··· SUPPLIED DATA

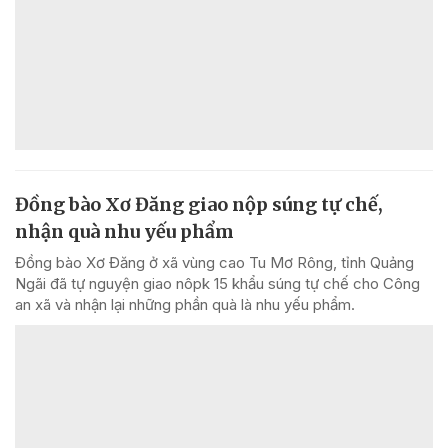
Đồng bào Xơ Đăng giao nộp súng tự chế,
nhận quà nhu yếu phẩm
Đồng bào Xơ Đăng ở xã vùng cao Tu Mơ Rông, tỉnh Quảng
Ngãi đã tự nguyện giao nôpk 15 khẩu súng tự chế cho Công
an xã và nhận lại những phần quà là nhu yếu phẩm.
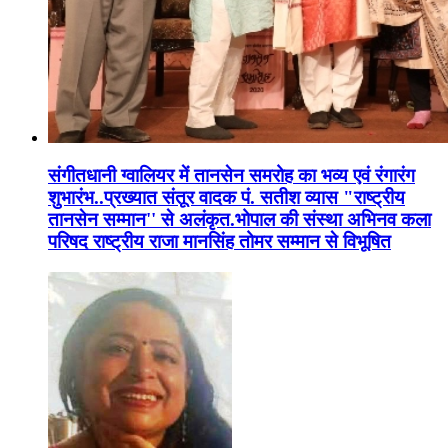
संगीतधानी ग्वालियर में तानसेन समरोह का भव्य एवं रंगारंग
शुभारंभ..प्रख्यात संतूर वादक पं. सतीश व्यास "राष्ट्रीय
तानसेन सम्मान'' से अलंकृत.भोपाल की संस्था अभिनव कला
परिषद राष्ट्रीय राजा मानसिंह तोमर सम्मान से विभूषित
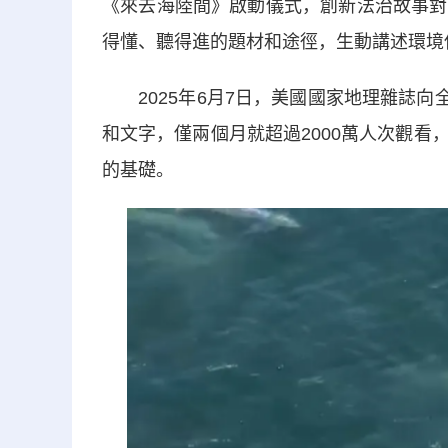
《來去海陸間》啟動儀式，創新法治故事對
得懂、聽得進的題材和途徑，生動講述環境
2025年6月7日，美國國家地理雜誌向全
和文字，僅兩個月就超過2000萬人次觀
的基礎。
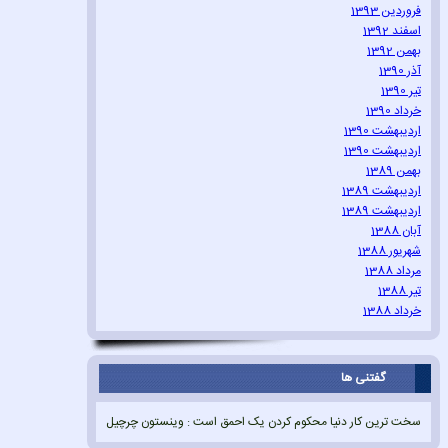
فروردین 1393
اسفند 1392
بهمن 1392
آذر 1390
تیر 1390
خرداد 1390
اردیبهشت 1390
اردیبهشت 1390
بهمن 1389
اردیبهشت 1389
اردیبهشت 1389
آبان 1388
شهریور 1388
مرداد 1388
تیر 1388
خرداد 1388
گفتنی ها
سخت ترین کار دنیا محکوم کردن یک احمق است : وینستون چرچیل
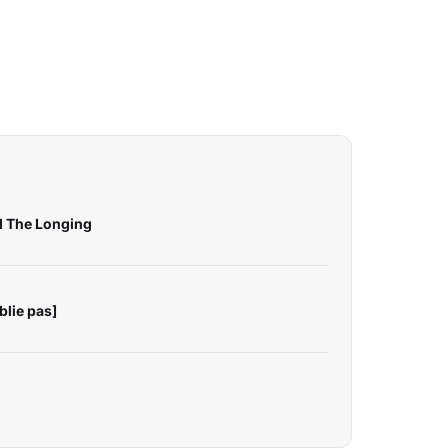
d The Longing
lie pas]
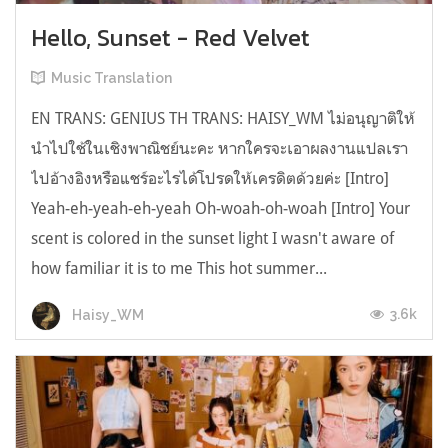
Hello, Sunset - Red Velvet
Music Translation
EN TRANS: GENIUS TH TRANS: HAISY_WM ไม่อนุญาติให้
นำไปใช้ในเชิงพาณิชย์นะคะ หากใครจะเอาผลงานแปลเรา
ไปอ้างอิงหรือแชร์อะไรได้โปรดให้เครดิตด้วยค่ะ [Intro]
Yeah-eh-yeah-eh-yeah Oh-woah-oh-woah [Intro] Your
scent is colored in the sunset light I wasn't aware of
how familiar it is to me This hot summer...
3.6k
Haisy_WM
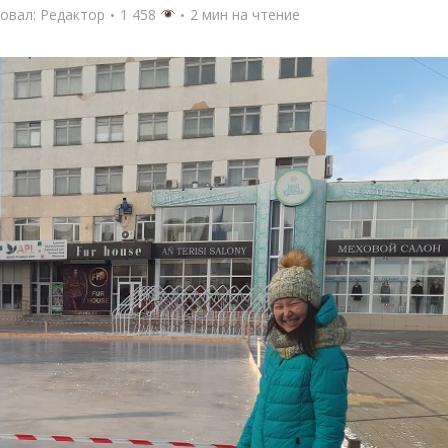
овал:
Редактор
1 458
2 мин на чтение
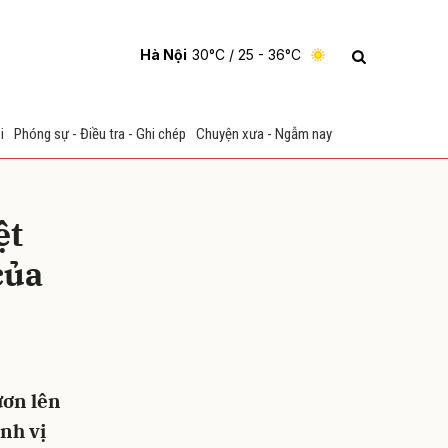
Hà Nội
30°C
/ 25 - 36°C
i
Phóng sự - Điều tra - Ghi chép
Chuyện xưa - Ngẫm nay
ệt
của
ửi
ươn lên
nh vị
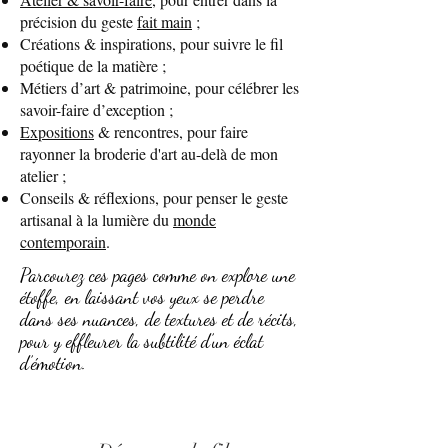
précision du geste
fait main
;
Créations & inspirations, pour suivre le fil
poétique de la matière ;
Métiers d’art & patrimoine, pour célébrer les
savoir-faire d’exception ;
Expositions
& rencontres, pour faire
rayonner la broderie d'art au-delà de mon
atelier ;
Conseils & réflexions, pour penser le geste
artisanal à la lumière du
monde
contemporain
.
Parcourez ces pages comme on explore une
étoffe, en laissant vos yeux se perdre
dans ses nuances, de textures et de récits,
pour y effleurer la subtilité d’un éclat
d’émotion.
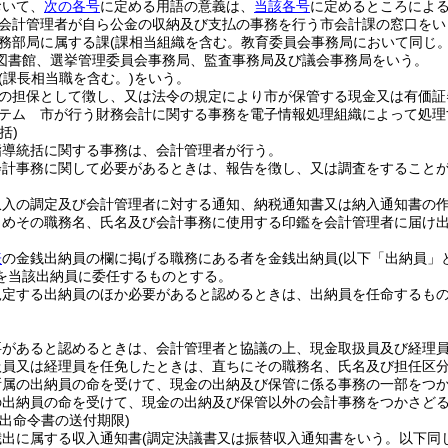
おいて、
次の各号
に定める用語の意義は、
当該各号
に定めるところによ
会計管理者が自ら公金の収納及び支払の事務を行う市会計課の窓口をい
務部局に属する課
(課相当組織を含む。教育委員会事務局において同じ。
図書館、選挙管理委員会事務局、監査事務局及び議会事務局をいう。
(課長相当職を含む。)
をいう。
の担保として徴し、又は法令の規定により市が保管する現金又は有価証
テム 市が行う財務会計に関する事務を電子情報処理組織によって処理
括)
指導統括に関する事務は、会計管理者が行う。
会計事務に関して必要があるときは、報告を徴し、又は調査をすること
収入の調定及び会計管理者に対する通知、納税通知書又は納入通知書の
じめその職務名、氏名及び会計事務に使用する印鑑を会計管理者に届け
表
の金銭出納員の欄に掲げる職務にある者を金銭出納員
(以下「出納員」
を当該出納員に委任するものとする。
規定する出納員のほか必要があると認めるときは、出納員を任命するも
要があると認めるときは、会計管理者と協議の上、現金取扱員及び経理
扱員又は経理員を任免したときは、直ちにその職務名、氏名及び担任区
所属の出納員の命を受けて、現金の出納及び保管に係る事務の一部をつ
の出納員の命を受けて、現金の出納及び保管以外の会計事務をつかさど
出命令書の送付期限)
歳出に属する収入通知書
(調定決議書又は振替収入通知書をいう。以下同じ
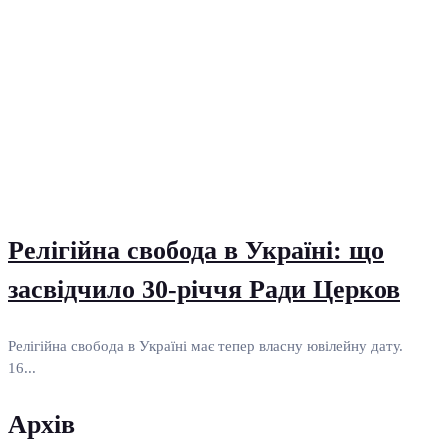
Релігійна свобода в Україні: що
засвідчило 30-річчя Ради Церков
Релігійна свобода в Україні має тепер власну ювілейну дату.
16...
Архів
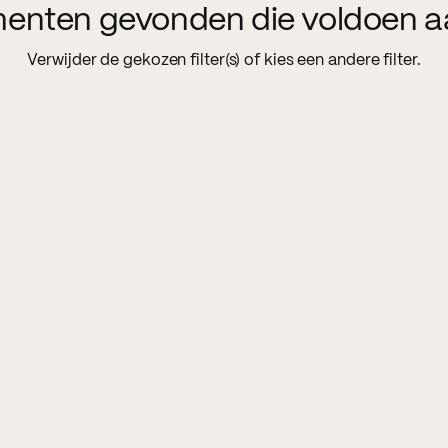
menten gevonden die voldoen a
Verwijder de gekozen filter(s) of kies een andere filter.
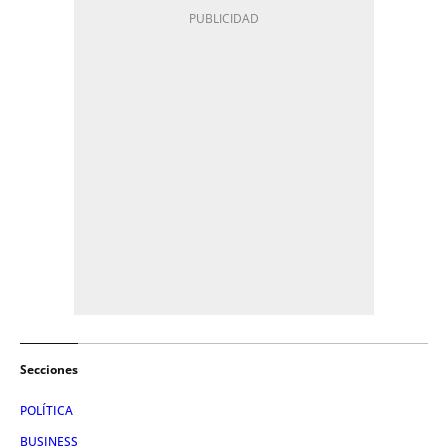
Secciones
POLÍTICA
BUSINESS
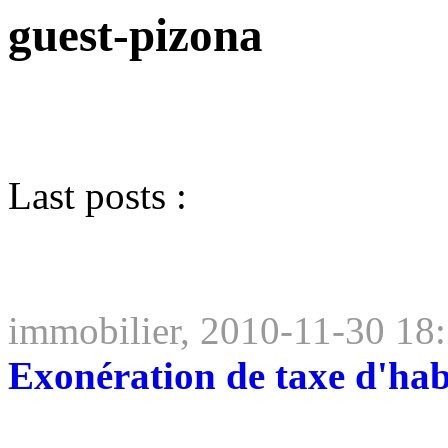
guest-pizona
Last posts :
immobilier, 2010-11-30 18
Exonération de taxe d'ha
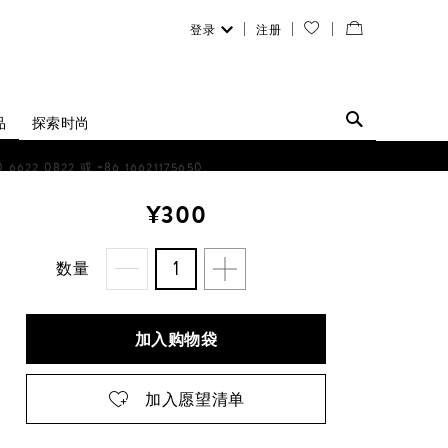
登录
注册
您
查
的
看
愿
／
品
探索时尚
望
修
0822 或 +86 16621175650。
清
改
¥300
单
购
物
数量
袋
加入购物袋
加入愿望清单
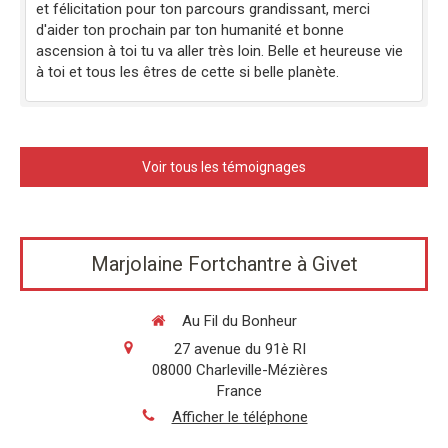
et félicitation pour ton parcours grandissant, merci
d'aider ton prochain par ton humanité et bonne
ascension à toi tu va aller très loin. Belle et heureuse vie
à toi et tous les êtres de cette si belle planète.
Voir tous les témoignages
Marjolaine Fortchantre à Givet
Au Fil du Bonheur
27 avenue du 91è RI
08000
Charleville-Mézières
France
Afficher le téléphone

······

▶ [TASK REQUIREMENTS]: Write out each line exactly, from the one containing "0822 或 +86 16621175650。" through the end of the entries, and skip the pictures.

▶ [ANSWER]:
0822 或 +86 16621175650。
清
改
¥300
单
购
物
数量
袋
加入购物袋
加入愿望清单
et félicitation pour ton parcours grandissant, merci
d'aider ton prochain par ton humanité et bonne
ascension à toi tu va aller très loin. Belle et heureuse vie
à toi et tous les êtres de cette si belle planète.
Voir tous les témoignages
Marjolaine Fortchantre à Givet
Au Fil du Bonheur
27 avenue du 91è RI
08000
Charleville-Mézières
France
Afficher le téléphone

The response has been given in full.